**SOURCE DATA**
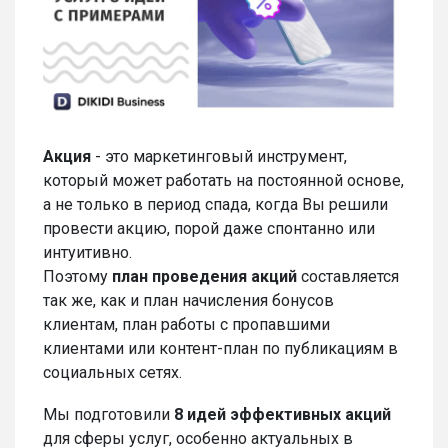
Акция
- это маркетинговый инструмент,
который может работать на постоянной основе,
а не только в период спада, когда Вы решили
провести акцию, порой даже спонтанно или
интуитивно.
Поэтому
план проведения акций
составляется
так же, как и план начисления бонусов
клиентам, план работы с пропавшими
клиентами или контент-план по публикациям в
социальных сетях.
Мы подготовили
8 идей эффективных акций
для сферы услуг, особенно актуальных в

**EXERCISE PROMPT**
Lines that hold "акций" are the ones to copy, so pick each out from the data.

**TASK SOLUTION**
план проведения акций
8 идей эффективных акций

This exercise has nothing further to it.